7.2.10

beklenti, hüküm, endişe

Zencefil turşusu ile beslenen kuzuyu 9 parçaya ayırarak küflenmeye bırakırsak ne olur? Tırnaklarımı şöminenin duvarına geçirerek uydurduğum bir çeşit mors alfebesi, ulvi olan ile kaderimi yakınlaştırıyor. Yalnız, çıkan sesler balıklarımı öldürdü. Akvaryumda şimdi sadece kof cevizler ve parçalanmış bir koltuk yüzüyor. Aslan, derenin karşı kıyısında ölen eşi için ağıt yakıyor. Sadece güneş batarken görünür olan kızıllık, aslan için bir kamufulaj.
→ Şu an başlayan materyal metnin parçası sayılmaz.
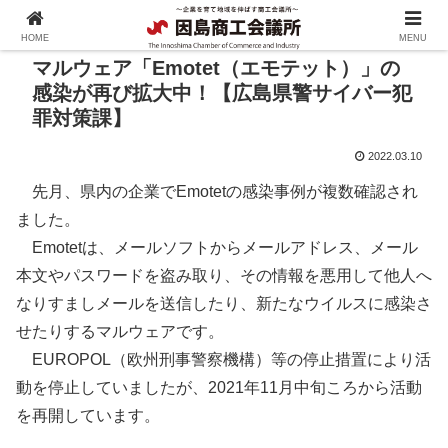
HOME
MENU
マルウェア「Emotet（エモテット）」の
感染が再び拡大中！【広島県警サイバー犯
罪対策課】
2022.03.10
先月、県内の企業でEmotetの感染事例が複数確認され
ました。
Emotetは、メールソフトからメールアドレス、メール
本文やパスワードを盗み取り、その情報を悪用して他人へ
なりすましメールを送信したり、新たなウイルスに感染さ
せたりするマルウェアです。
EUROPOL（欧州刑事警察機構）等の停止措置により活
動を停止していましたが、2021年11月中旬ころから活動
を再開しています。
Merdivenin tepesinde duran ve bozulmamak için kapağı açık duran dolap kapağı ise kanatlarındaki beyazların parlayarak göz kamaştırdığı, süzme bir çığlıkla savaşa giden kocaman baykuşun arkasından kapandı. Kırmızı ile boyanan dudaklar badem dolu çekmeceyi açmayı başardığında şapkalardan fırlayan psikiyatrik ilaçlar ortalığı sakinleştirmek için çalışmaya başladılar. Saçlarım gıcırdayarak uzarken taksi ile bana layık olabilecek bir çam ağacı arayışı içindeydim, akabinde taksiden inerek çamlara doğru koşmaya başladım. Bir paketle beraber elime aynı anda ulaşan telgraftan, daireler çizen mandalina salyangozlarının dünya üzerindeki tüm balık pullarını ele geçirdiklerini öğrendim. Elimde olmayan nedenlerle tepsi içinde bana sunulan mısır tarlaları rüyamda bir galaksi dolusu karpuza dönüştü. Çaydanlık, üç sene önce göçebelerin siyah bulutlar altında kurdukları kamp alanında demledikleri çay ile dolu hala. Su ısıttığım telefon, paten kayan denizanlarının dev bacaklarına dolanmış olmalı. Alkış sesleri arasında eksilerle artılar durmadan birbirini götürüyor. Platin bir sarı yüzünden daralan görüş alanında sevişen lemurların, yarıkürenin tamamlayıcısı olan kafatası ile beraber verdikleri ilanda; herşeyin yakılacağı ve geriye kalan gri küllerle kesif kokunun danslarından çıkan zekanın parıltıları ile kör olunacağı detaylarıyla açıklanıyordu.